Recorded data —
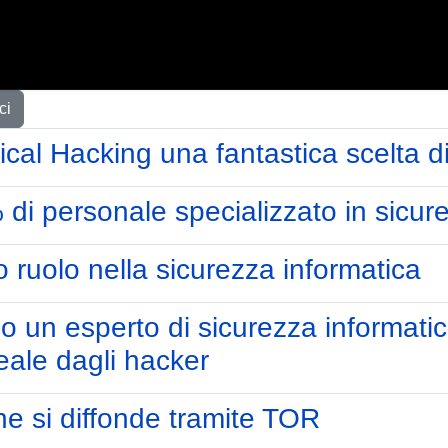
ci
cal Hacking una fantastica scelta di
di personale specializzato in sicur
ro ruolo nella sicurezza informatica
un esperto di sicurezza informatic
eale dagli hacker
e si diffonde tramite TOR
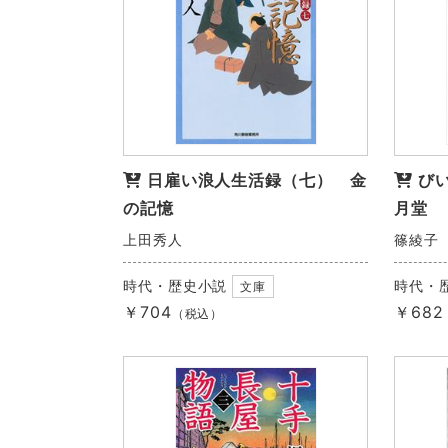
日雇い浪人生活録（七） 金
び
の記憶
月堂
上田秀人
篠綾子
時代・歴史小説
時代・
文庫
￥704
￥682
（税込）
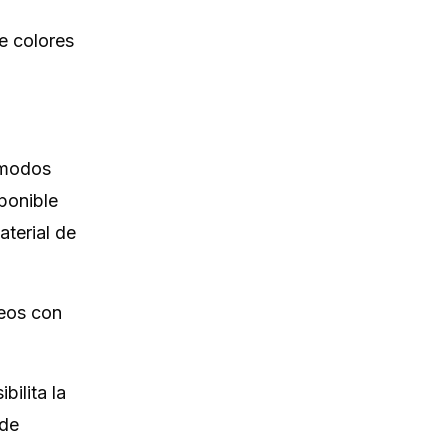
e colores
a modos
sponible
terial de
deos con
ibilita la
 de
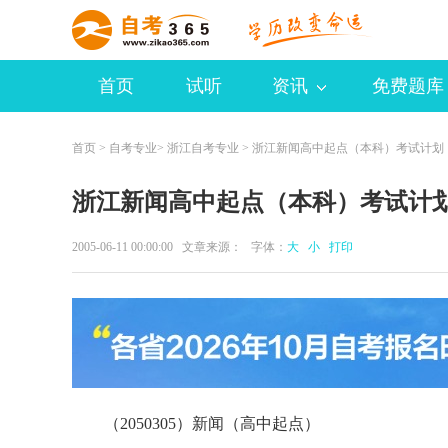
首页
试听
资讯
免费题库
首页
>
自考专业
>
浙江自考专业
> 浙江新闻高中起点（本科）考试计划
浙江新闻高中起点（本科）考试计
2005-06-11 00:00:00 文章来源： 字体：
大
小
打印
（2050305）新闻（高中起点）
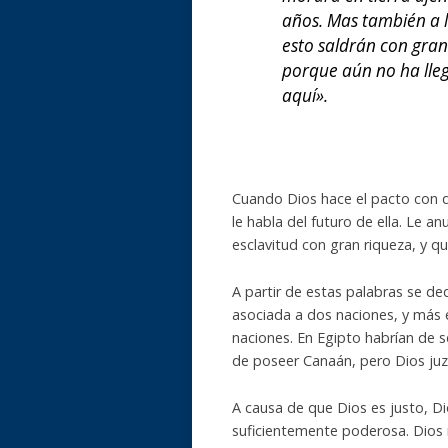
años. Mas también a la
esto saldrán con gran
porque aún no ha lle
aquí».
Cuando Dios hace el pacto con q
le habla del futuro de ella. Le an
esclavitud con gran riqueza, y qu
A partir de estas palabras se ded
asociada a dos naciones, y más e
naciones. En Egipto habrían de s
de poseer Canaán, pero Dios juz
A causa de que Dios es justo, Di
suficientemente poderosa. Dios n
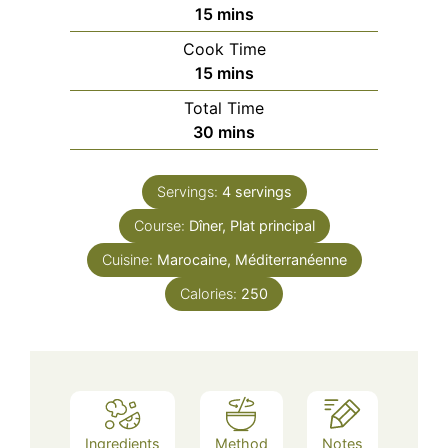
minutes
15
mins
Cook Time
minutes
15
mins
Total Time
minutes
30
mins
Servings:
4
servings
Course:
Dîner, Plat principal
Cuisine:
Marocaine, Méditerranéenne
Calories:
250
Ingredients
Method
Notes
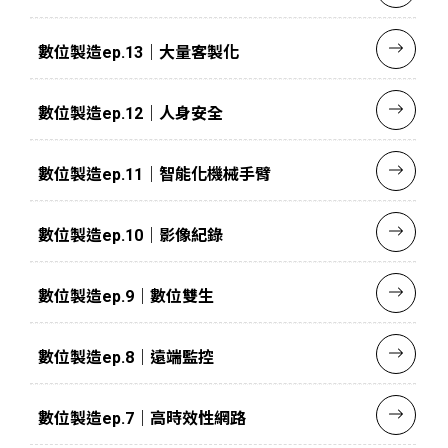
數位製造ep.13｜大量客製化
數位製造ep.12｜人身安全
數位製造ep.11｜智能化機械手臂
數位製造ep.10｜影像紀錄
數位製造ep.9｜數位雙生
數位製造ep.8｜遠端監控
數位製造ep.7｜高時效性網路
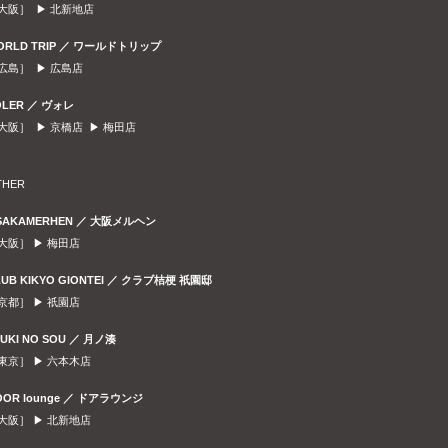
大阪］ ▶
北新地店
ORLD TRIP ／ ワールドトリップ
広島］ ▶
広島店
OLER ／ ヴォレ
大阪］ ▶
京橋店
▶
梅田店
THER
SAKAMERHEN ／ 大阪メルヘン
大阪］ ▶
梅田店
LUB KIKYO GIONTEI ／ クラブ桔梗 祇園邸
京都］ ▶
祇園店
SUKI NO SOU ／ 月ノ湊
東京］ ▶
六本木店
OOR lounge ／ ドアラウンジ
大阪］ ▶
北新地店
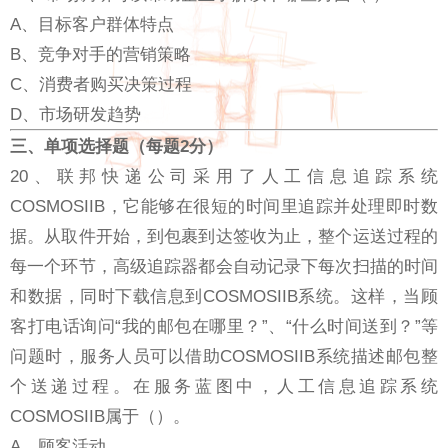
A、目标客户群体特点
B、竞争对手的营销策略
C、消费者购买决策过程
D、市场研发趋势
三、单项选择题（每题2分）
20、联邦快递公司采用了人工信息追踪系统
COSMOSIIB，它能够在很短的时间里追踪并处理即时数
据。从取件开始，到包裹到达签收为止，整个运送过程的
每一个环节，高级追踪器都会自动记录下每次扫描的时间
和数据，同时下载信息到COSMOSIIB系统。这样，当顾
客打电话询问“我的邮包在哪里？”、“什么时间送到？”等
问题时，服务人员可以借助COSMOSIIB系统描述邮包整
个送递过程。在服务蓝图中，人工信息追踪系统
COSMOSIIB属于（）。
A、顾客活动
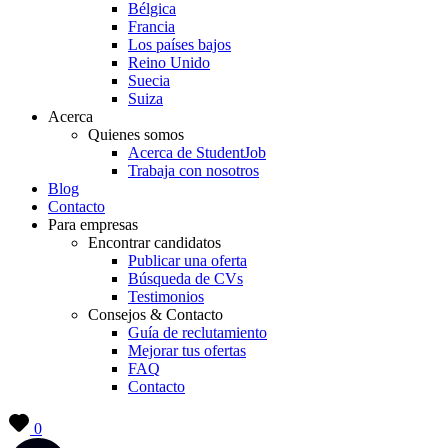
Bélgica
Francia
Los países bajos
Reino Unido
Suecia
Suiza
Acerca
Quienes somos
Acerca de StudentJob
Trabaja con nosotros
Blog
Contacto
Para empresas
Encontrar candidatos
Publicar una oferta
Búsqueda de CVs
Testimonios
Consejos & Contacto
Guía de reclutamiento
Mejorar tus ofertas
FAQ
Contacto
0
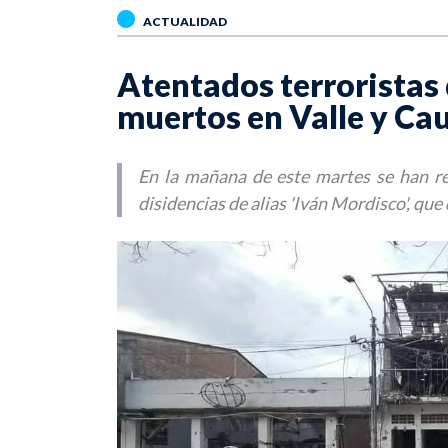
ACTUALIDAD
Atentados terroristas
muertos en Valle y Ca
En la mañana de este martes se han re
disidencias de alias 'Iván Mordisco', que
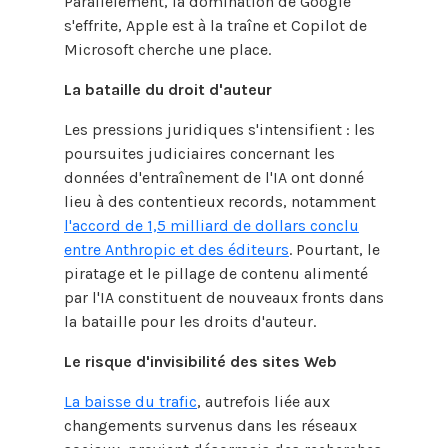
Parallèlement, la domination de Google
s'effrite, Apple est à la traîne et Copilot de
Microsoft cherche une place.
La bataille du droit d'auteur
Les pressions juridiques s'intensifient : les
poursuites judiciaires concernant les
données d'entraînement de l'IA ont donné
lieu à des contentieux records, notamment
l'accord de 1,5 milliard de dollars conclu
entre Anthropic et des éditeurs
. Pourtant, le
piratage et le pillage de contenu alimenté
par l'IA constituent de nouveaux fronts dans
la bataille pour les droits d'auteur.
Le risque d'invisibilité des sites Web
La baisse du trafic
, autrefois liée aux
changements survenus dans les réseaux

Task —
Produce a verbatim copy of every entry, excluding pictures.

The completed task —
ci
cal Hacking una fantastica scelta di
di personale specializzato in sicur
ro ruolo nella sicurezza informatica
un esperto di sicurezza informatic
eale dagli hacker
e si diffonde tramite TOR
日雇い浪人生活録（七） 金
び
の記憶
月堂
上田秀人
篠綾子
時代・歴史小説
時代・
文庫
￥704
￥682
（税込）
e colores
a modos
sponible
terial de
deos con
ibilita la
 de
首页
试听
资讯
免费题库
首页
>
自考专业
>
浙江自考专业
> 浙江新闻高中起点（本科）考试计划
浙江新闻高中起点（本科）考试计
2005-06-11 00:00:00 文章来源： 字体：
大
小
打印
（2050305）新闻（高中起点）
años. Mas también a la
esto saldrán con gran
porque aún no ha lle
aquí».
Cuando Dios hace el pacto con q
le habla del futuro de ella. Le an
esclavitud con gran riqueza, y qu
A partir de estas palabras se ded
asociada a dos naciones, y más e
naciones. En Egipto habrían de s
de poseer Canaán, pero Dios juz
A causa de que Dios es justo, Di
suficientemente poderosa. Dios n
minutes
15
mins
Cook Time
minutes
15
mins
Total Time
minutes
30
mins
Servings:
4
servings
Course:
Dîner, Plat principal
Cuisine:
Marocaine, Méditerranéenne
Calories:
250
Ingredients
Method
Notes
數位製造ep.13｜大量客製化
數位製造ep.12｜人身安全
數位製造ep.11｜智能化機械手臂
數位製造ep.10｜影像紀錄
數位製造ep.9｜數位雙生
數位製造ep.8｜遠端監控
數位製造ep.7｜高時效性網路
大阪］ ▶
北新地店
ORLD TRIP ／ ワールドトリップ
広島］ ▶
広島店
OLER ／ ヴォレ
大阪］ ▶
京橋店
▶
梅田店
THER
SAKAMERHEN ／ 大阪メルヘン
大阪］ ▶
梅田店
LUB KIKYO GIONTEI ／ クラブ桔梗 祇園邸
京都］ ▶
祇園店
SUKI NO SOU ／ 月ノ湊
東京］ ▶
六本木店
OOR lounge ／ ドアラウンジ
大阪］ ▶
北新地店
A、目标客户群体特点
B、竞争对手的营销策略
C、消费者购买决策过程
D、市场研发趋势
三、单项选择题（每题2分）
20、联邦快递公司采用了人工信息追踪系统
COSMOSIIB，它能够在很短的时间里追踪并处理即时数
据。从取件开始，到包裹到达签收为止，整个运送过程的
每一个环节，高级追踪器都会自动记录下每次扫描的时间
和数据，同时下载信息到COSMOSIIB系统。这样，当顾
客打电话询问“我的邮包在哪里？”、“什么时间送到？”等
问题时，服务人员可以借助COSMOSIIB系统描述邮包整
个送递过程。在服务蓝图中，人工信息追踪系统
COSMOSIIB属于（）。
A、顾客活动
Bélgica
Francia
Los países bajos
Reino Unido
Suecia
Suiza
Acerca
Quienes somos
Acerca de StudentJob
Trabaja con nosotros
Blog
Contacto
Para empresas
Encontrar candidatos
Publicar una oferta
Búsqueda de CVs
Testimonios
Consejos & Contacto
Guía de reclutamiento
Mejorar tus ofertas
FAQ
Contacto
0
ACTUALIDAD
Atentados terroristas
muertos en Valle y Ca
En la mañana de este martes se han re
disidencias de alias 'Iván Mordisco', que
Parallèlement, la domination de Google
s'effrite, Apple est à la traîne et Copilot de
Microsoft cherche une place.
La bataille du droit d'auteur
Les pressions juridiques s'intensifient : les
poursuites judiciaires concernant les
données d'entraînement de l'IA ont donné
lieu à des contentieux records, notamment
l'accord de 1,5 milliard de dollars conclu
entre Anthropic et des éditeurs
. Pourtant, le
piratage et le pillage de contenu alimenté
par l'IA constituent de nouveaux fronts dans
la bataille pour les droits d'auteur.
Le risque d'invisibilité des sites Web
La baisse du trafic
, autrefois liée aux
changements survenus dans les réseaux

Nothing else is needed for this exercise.